Releases: dcsil/PropertySense
FINAL PROJECT: Software MVP
Overview of This Release
This release delivers the FINAL PROJECT: Software MVP for our project, including the complete write-up, finalized product framing, MVP justification, CUJs, testing documentation, demo materials, and deployment instructions. Rather than adding new features, this release focused on synthesizing all development work into a clear, evaluable final report that demonstrates how the MVP meets the course requirements. The submission includes a fully structured Product Overview (TL;DR, JTBD, CUJs), a detailed MVP Development Justification outlining our hypotheses and pivots, a breakdown of functional vs. static components, documentation of our test coverage and CI setup, the final demo recording and supporting write-up, deployment steps, and the final architecture diagram with code references. All required artifacts have been consolidated into the Final Submission Report to give the teaching team an easy way to evaluate the technical and product decisions behind our MVP.
Key Links
- Final Report: Final Submission Report Write-Up
- Demo Video: MVP Demo
Code Changes and Issue Summary
This release includes the final set of code updates required to complete the MVP and align the implementation with the final submission report. The work primarily focused on stabilizing core flows, finalizing dynamic CUJs, improving reliability, and polishing the user experience for the demo. Below is a summary of the issues addressed in this release.
Closed Issues:
- #119 Offer View
- #116 Detection and AI Integration
- #104 Complete Unit Testing
- #107 Complete Integration Testing
- #108 Fix Integration
- #109 Add New Integration
Milestone Progress
The issues closed in this release contributed to completing the final milestone 4 for the course project.
Assignment 9: General Functionality and Future Scope
Overview of this release:
This release consists of user research and changes made towards user registration, geocoding and homeowner listing management to progress JTBD 1: repair listing for homeowners. Specifically, we set up the data layer for the listing layer, creating a new collection and wrote relevant rules for user access in firstore, added widgets for the homeowner homepage, listing creation, listing view, and detail view. In addition, the registration and user creation flow was completed + qol changes such as email verification. Plus, architectural changes such as use of GoRouter, custom ML module and backend including model fine tuning and dataset loading. Also, the user research conducted has validated our core features and directly informed our prioritization of the contractor verification system and AI cost estimation.
Changes To Roadmap and Use Cases
In this release, we made significant progress towards JTBD 3, focusing on allowing contractors to easily find jobs relevant to their preferences based on their expertise and location.
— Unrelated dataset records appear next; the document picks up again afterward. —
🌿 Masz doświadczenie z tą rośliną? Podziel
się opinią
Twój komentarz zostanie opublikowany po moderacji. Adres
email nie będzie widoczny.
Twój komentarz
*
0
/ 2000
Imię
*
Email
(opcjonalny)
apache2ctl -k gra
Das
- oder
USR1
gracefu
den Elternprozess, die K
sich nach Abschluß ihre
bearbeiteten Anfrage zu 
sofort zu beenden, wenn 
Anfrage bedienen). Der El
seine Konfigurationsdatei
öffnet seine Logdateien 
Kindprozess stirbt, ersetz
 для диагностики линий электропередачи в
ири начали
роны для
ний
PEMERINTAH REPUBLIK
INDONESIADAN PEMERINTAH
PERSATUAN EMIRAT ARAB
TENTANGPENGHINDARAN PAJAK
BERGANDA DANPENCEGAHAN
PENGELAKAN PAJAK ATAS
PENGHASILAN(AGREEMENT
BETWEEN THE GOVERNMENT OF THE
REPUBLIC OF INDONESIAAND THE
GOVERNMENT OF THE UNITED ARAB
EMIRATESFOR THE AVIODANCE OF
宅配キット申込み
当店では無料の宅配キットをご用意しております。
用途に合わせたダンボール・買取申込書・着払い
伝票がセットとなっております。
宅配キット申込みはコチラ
We’ve also conducted live user testing to understand UI/UX tendencies and pain points. Based on our user research findings, we’ve created new issues post milestone 4.
Changes to Architecture
We have added 2 new dart packages location which serves as an abstraction layer for us to call low-level location APIs provided by IOS and Android, which we need to conditionally show listings near contractors based on their current location and preferences and flutter_card_swiper for the contractor swipe view for listings.
We have also added new firestore rules for contractors to make offers for specific listings. A relevant architectural decision is that we’ve decided to add all offers underneath the specific listing collection rather than have a flat offers collection to store all offers made for all listings.
E.g. an offer for some listing will be in firestoreDB: listings/{listingID}/offers/{offerID}
We have added a backend part separate from the flutter app that handles the YOLO model training and data loading. The fine-tuned model is converted to TensorFlowLite format to be deployed to the flutter app for inference. We have also added the repair cost estimate for each type of defect detected in the images the user takes, and a new screen to display the AI analysis report. We have done some research into the price range of repairs for each defect class we have in our dataset, and put that into the app for fast price estimation.
Issues Summary
- Closed: We closed several issues related to listing creation, listing views, listing details views, in addition to firestore read/write rules, and additional logic for registration and user verification.
- New and In Progress: We added new issues reflecting updates to authentication, email verification, and test improvements. These tasks also incorporate findings from recent user research.
Direct Links
Testflight Release #2 CI Run
Testflight Release #2 IPA
Testflight Release #3 CI Run
Testflight Release #3 IPA
location flutter package
flutter_card_swiper flutter package
Roadmap Update
Primary roadmap updates are user->contractor facing; live location tracking for contractors, querying nearby listings based on live location, efficient backed storing/querying of lat/lng data, listing filtering based on contractor preferences/expertise. There has also been ML and image detection work done, including data loading and model fine tuning on custom data.
Roadmap Change Details
Architecture
- Now tracking live location data for contractors
- Offers from contractors now integrated in backend
- New Offer domain type to represent offers from contractors to homeowners in firestore and the app.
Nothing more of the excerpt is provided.